Of Course People Are Using KFC’s New Twitch Emote For Racist Jokes

Of Course People Are Using KFC’s New Twitch Emote For Racist Jokes

Twitch, a platform that’s notoriously dealt with racist chat spam for years, recently added an official Kentucky Fried Chicken chat emote that depicts a bucket full of the Colonel’s original recipe. You can probably see where this is going.

Image: Twitch

The emote launched over the weekend as part of a PlayerUnknown’s Battlegrounds promotion in which streamers Sacriel, Sequisha, Anthony Kongphan and Dr Lupo competed to earn as many chicken dinners as possible. Viewers, meanwhile, could fire off the new KFC emote when streamers made it to the winner’s circle for a chance to take home chicken dinners of their own in the form of KFC gift cards. The emote, though, is global, meaning that anyone on Twitch – whether they’re involved in the promotion or not – can use it.

It did not take long for the KFC bucket to start appearing alongside Trihard, an emote of streamer Trihex’s face that jerks like to spam when black people appear on screen. Upon finding out about the existence of the KFC emote, Trihex himself was astounded.

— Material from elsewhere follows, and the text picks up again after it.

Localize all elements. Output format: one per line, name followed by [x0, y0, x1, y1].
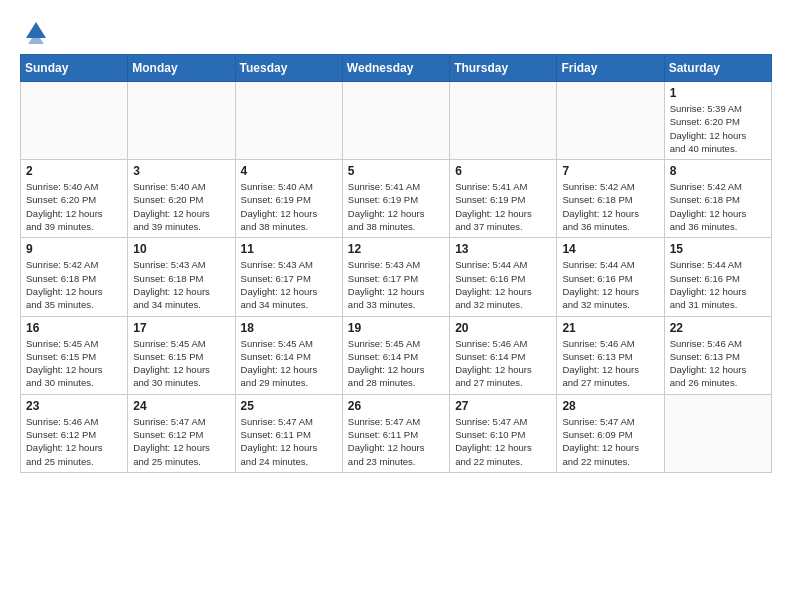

“Come on,” he said during a stream on Saturday. “Someone’s got to get it together, man. I’m laughing because I’m dying inside. Do no black people work at Twitch? What do I even say to that?”

Multiple Twitch-related communities shared his incredulity, with threads with titles such as “Twitch releasing toxicity enabling emotes” and “Twitch wants to get rid off toxicity yet they add enabling emotes” popping up on Reddit. Streamers with notoriously problematic communities such as Forsen and Sodapoppin took to preemptively banning the KFC emote for fear of running afoul of Twitch’s new community terms of service.

“The better question is why the fuck was that emote added in the first place,” Forsen said in response to a viewer repeatedly asking why he banned the bucket. “It was a bad phrase in my chat before.”

He went on to reference Overwatch League player Félix “xQc” Lengyel, who recently got released from his team, the Dallas Fuel, after spamming the Trihard emote during a broadcast in which black esports host Malik Forté appeared on screen. Lengyel claimed that he and his community use the emote as a greeting, and not a racially insensitive gag. But the broader implication of the incident is clear: After years of (mostly) turning a blind eye to racist Twitch chat spam, major publishers such as Blizzard are finally starting to do something about it. Between that and Twitch’s new policies – which state, in a nutshell, that streamers can’t just let their communities go flying off the leash – streamers are starting to feel the heat. In the face of all that, they find it strange that Twitch would put what essentially amounts to a ticking time bomb on its platform. We reached out to Twitch for comment but had not heard back at time of writing.

The bigger issue, though, is that racist chat spam was ever allowed to become so pervasive on Twitch in the first place. When things are so bad that people are calling for a pixelated picture of a bucket of chicken to be deleted, you know you have a problem.